Pushed on the fact that this is only the known contacts that tracers have been able to reach, Mr Soames added: “So there’s been 218,000 already contacted.”
Questioned again on why tracers are still only managing to get hold of half of people’s contacts, Mr Soames said: “If somebody rang you now and I said: ‘Tell me everybody that you have met, been in contact with, in the last 48 hours, and tell me on the telephone, give me their contact details’, how many do you think that you’d be able to reel off of the top of your head?
“And the fact is that about 20% of the contacts that people give us say: ‘I know I sat next to somebody on a bus on the way in but I don’t have their contact details. I’m sorry, but my brother-in-law brought around a friend last night, I don’t have their contact details.’

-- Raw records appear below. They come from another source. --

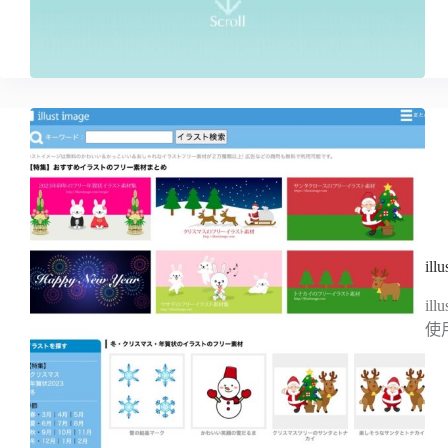
il
i
使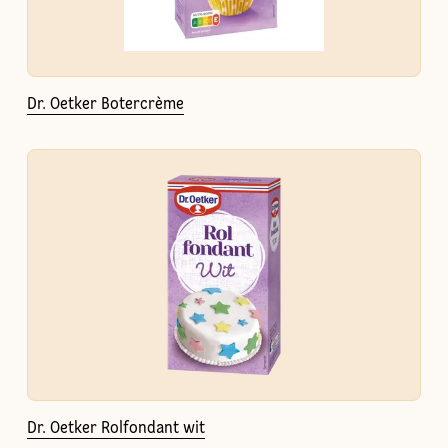
Dr. Oetker Botercrème
Dr. Oetker Rolfondant wit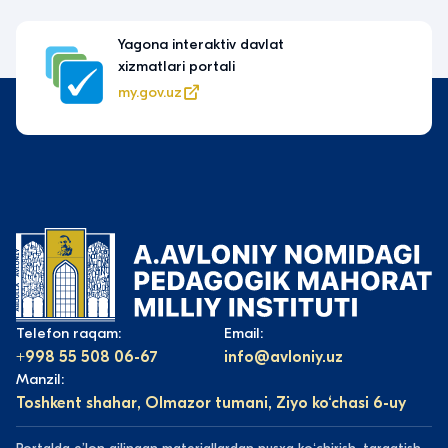
Yagona interaktiv davlat
xizmatlari portali
my.gov.uz
Telefon raqam:
Email:
+998 55 508 06-67
info@avloniy.uz
Manzil:
Toshkent shahar, Olmazor tumani, Ziyo ko‘chasi 6-uy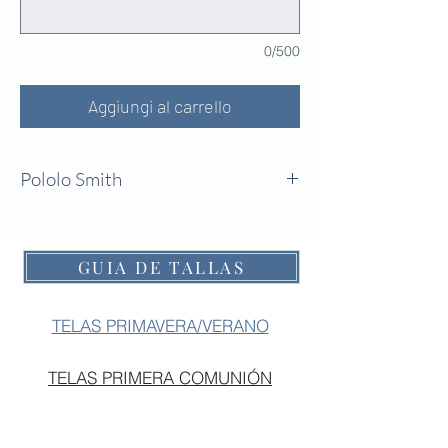
0/500
Aggiungi al carrello
Pololo Smith
Pololo fruncido en la cintura y en las
piernas y con tirantes.
Foto: Tela Browni.
GUIA DE TALLAS
TELAS PRIMAVERA/VERANO
TELAS PRIMERA COMUNIÓN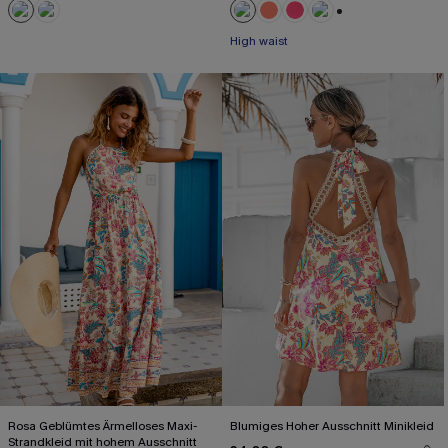
+1
High waist
Rosa Geblümtes Ärmelloses Maxi-
Blumiges Hoher Ausschnitt Minikleid
Strandkleid mit hohem Ausschnitt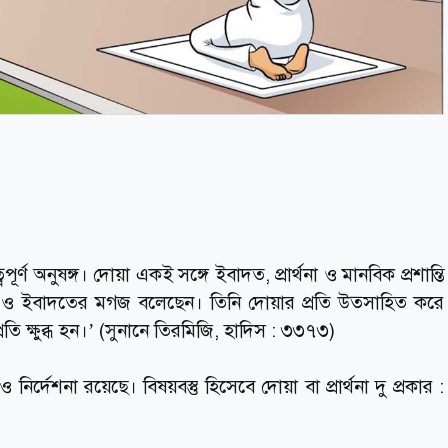
র্ণ অনুষঙ্গ। দোয়া একই সঙ্গে ইবাদত, প্রার্থনা ও মানবিক প্রশান্তি
দত ও ইবাদতের মগজ বলেছেন। তিনি দোয়ার প্রতি উত্সাহিত করে
রতি ক্ষুব্ধ হন।’ (সুনানে তিরমিজি, হাদিস : ৩৩৭৩)
নির্দেশনা রয়েছে। বিষয়বস্তু হিসেবে দোয়া বা প্রার্থনা দু প্রকার :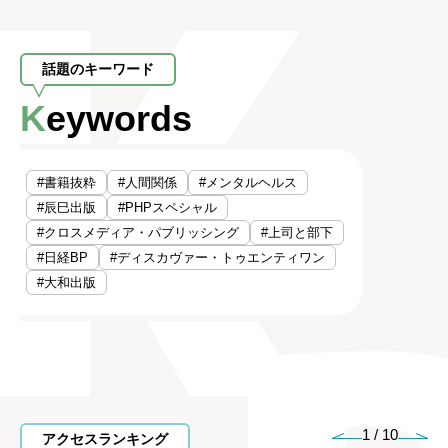
話題のキーワード
Keywords
#書籍抜粋
#人間関係
#メンタルヘルス
#辰巳出版
#PHPスペシャル
#クロスメディア・パブリッシング
#上司と部下
#日経BP
#ディスカヴァー・トゥエンティワン
#大和出版
1
/
10
アクセスランキング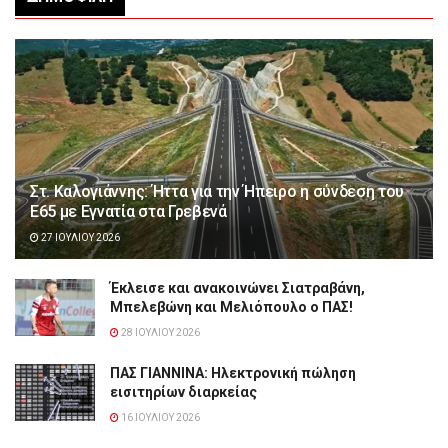
Στ. Καλογιάννης: Ήττα για την Ήπειρο η σύνδεση του
Ε65 με Εγνατία στα Γρεβενά
27 ΙΟΥΛΊΟΥ 2026
Έκλεισε και ανακοινώνει Σιατραβάνη,
Μπελεβώνη και Μελιόπουλο ο ΠΑΣ!
28 ΙΟΥΛΊΟΥ 2026
ΠΑΣ ΓΙΑΝΝΙΝΑ: Hλεκτρονική πώληση
εισιτηρίων διαρκείας
16 ΙΟΥΛΊΟΥ 2026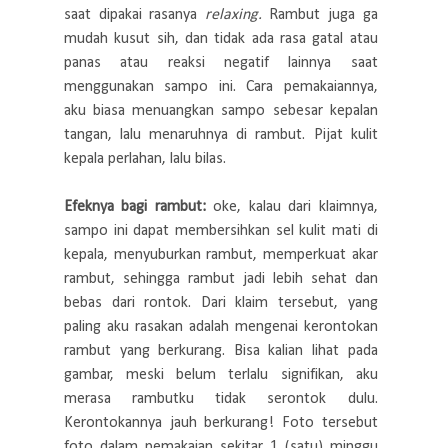
saat dipakai rasanya
relaxing.
Rambut juga ga
mudah kusut sih, dan tidak ada rasa gatal atau
panas atau reaksi negatif lainnya saat
menggunakan sampo ini. Cara pemakaiannya,
aku biasa menuangkan sampo sebesar kepalan
tangan, lalu menaruhnya di rambut. Pijat kulit
kepala perlahan, lalu bilas.
Efeknya bagi rambut:
oke, kalau dari klaimnya,
sampo ini dapat membersihkan sel kulit mati di
kepala, menyuburkan rambut, memperkuat akar
rambut, sehingga rambut jadi lebih sehat dan
bebas dari rontok. Dari klaim tersebut, yang
paling aku rasakan adalah mengenai kerontokan
rambut yang berkurang. Bisa kalian lihat pada
gambar, meski belum terlalu signifikan, aku
merasa rambutku tidak serontok dulu.
Kerontokannya jauh berkurang! Foto tersebut
foto dalam pemakaian sekitar 1 (satu) minggu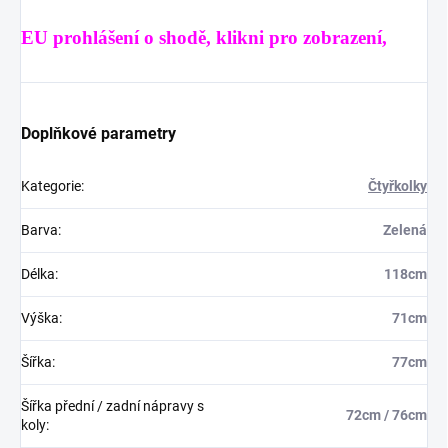
EU prohlášení o shodě, klikni pro zobrazení,
Doplňkové parametry
Kategorie
:
Čtyřkolky
Barva
:
Zelená
Délka
:
118cm
Výška
:
71cm
Šířka
:
77cm
Šířka přední / zadní nápravy s
72cm / 76cm
koly
: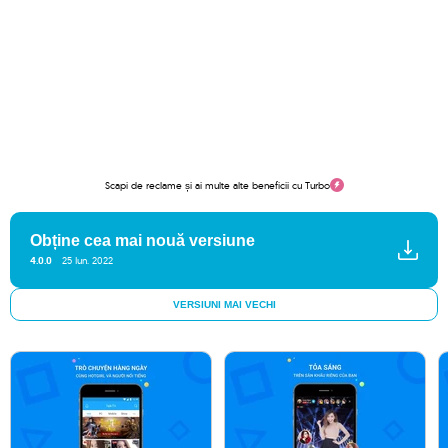
Scapi de reclame și ai multe alte beneficii cu Turbo
Obține cea mai nouă versiune
4.0.0
25 Iun. 2022
VERSIUNI MAI VECHI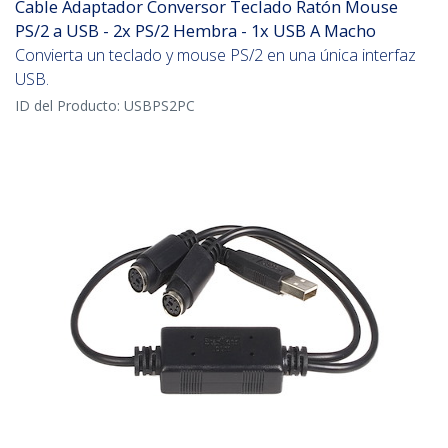
Cable Adaptador Conversor Teclado Ratón Mouse
PS/2 a USB - 2x PS/2 Hembra - 1x USB A Macho
Convierta un teclado y mouse PS/2 en una única interfaz
USB.
ID del Producto:
USBPS2PC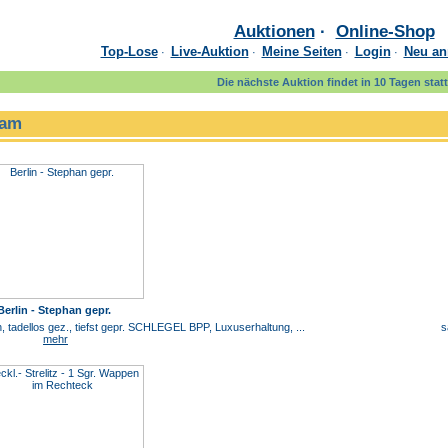
Auktionen
·
Online-Shop
Top-Lose
Live-Auktion
Meine Seiten
Login
Neu an
·
·
·
·
Die nächste Auktion findet in 10 Tagen statt
 am
Berlin - Stephan gepr.
 tadellos gez., tiefst gepr. SCHLEGEL BPP, Luxuserhaltung, ...
s
mehr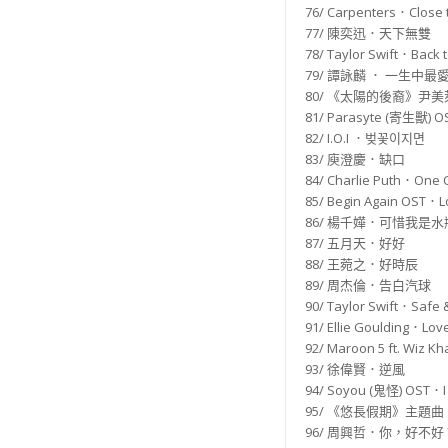
76/ Carpenters．Close 
77/ 陳奕迅．天下無雙
78/ Taylor Swift．Back
79/ 譚詠麟 ． 一生中最
80/ 《太陽的後裔》尹美萊
81/ Parasyte (寄生獸) O
82/ I.O.I ．벚꽃이지면
83/ 庾澄慶．缺口
84/ Charlie Puth．One 
85/ Begin Again OST．Lo
86/ 楊千嬅．可惜我是水
87/ 五月天．好好
88/ 王菀之．好時辰
89/ 周杰倫．告白汽球
90/ Taylor Swift．Safe
91/ Ellie Goulding．Lov
92/ Maroon 5 ft. Wiz 
93/ 徐偉賢．逆風
94/ Soyou (鬼怪) OST．I
95/ 《悠長假期》主題曲．久
96/ 周興哲．你，好不好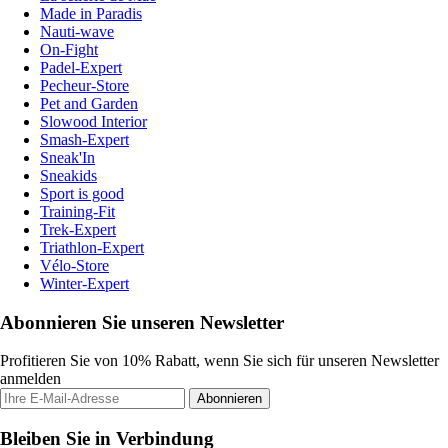
Made in Paradis
Nauti-wave
On-Fight
Padel-Expert
Pecheur-Store
Pet and Garden
Slowood Interior
Smash-Expert
Sneak'In
Sneakids
Sport is good
Training-Fit
Trek-Expert
Triathlon-Expert
Vélo-Store
Winter-Expert
Abonnieren Sie unseren Newsletter
Profitieren Sie von 10% Rabatt, wenn Sie sich für unseren Newsletter
anmelden
Abonnieren
Bleiben Sie in Verbindung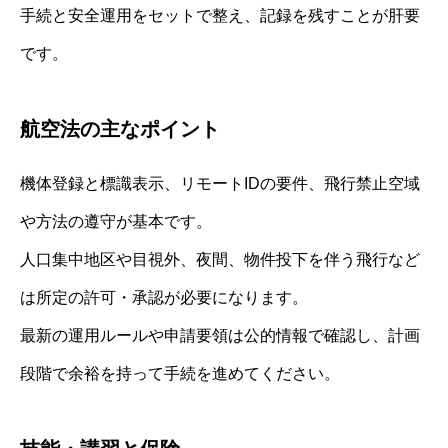
手続と安全運用をセットで整え、記録を残すことが肝要
です。
航空法の主なポイント
機体登録と標識表示、リモートIDの要件、飛行禁止空域
や方法の遵守が基本です。
人口集中地区や目視外、夜間、物件投下を伴う飛行など
は所定の許可・承認が必要になります。
最新の運用ルールや申請要領は公的情報で確認し、計画
段階で余裕を持って手続を進めてください。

“So there is an element of that, and it is about 20% at the moment where people can’t remember or never knew the contact… the details of where they were.”
Asked why so many contact tracers are doing so little work, Mr Soames added: “Let me tell you we’ve got 10 Nightingale hospitals lying vacant, we’ve got 30,000 ventilators that are not being used.
“The Government has to start somewhere with capacity and the fact is that we’ve got too much capacity, or more capacity than we need right here, right now, today.
“But naturally the Government has taken a decision to over-provide to begin with on the basis that we can always reduce it.
“I mean we could increase the number of calls per agent by reducing the number of agents who are there and I am pretty sure that the Government, over the coming weeks, is going to start reducing the number that we have.”
A leaked email from Mr Soames in June disclosed that he wanted the system to “cement the position of the private sector” in the NHS supply chain.
In the email forwarded to staff, he said: “If it (the contact tracing system) succeeds… it will go a long way in cementing the position of the private-sector companies in the public-sector supply chain. Some of the naysayers recognise this, which is why they will take every opportunity to undermine us.”
He asked managers to ensure staffed behaved in a way to survive the “Daily Mail test… that you would not mind their behaviour being described on the front of a national newspaper”.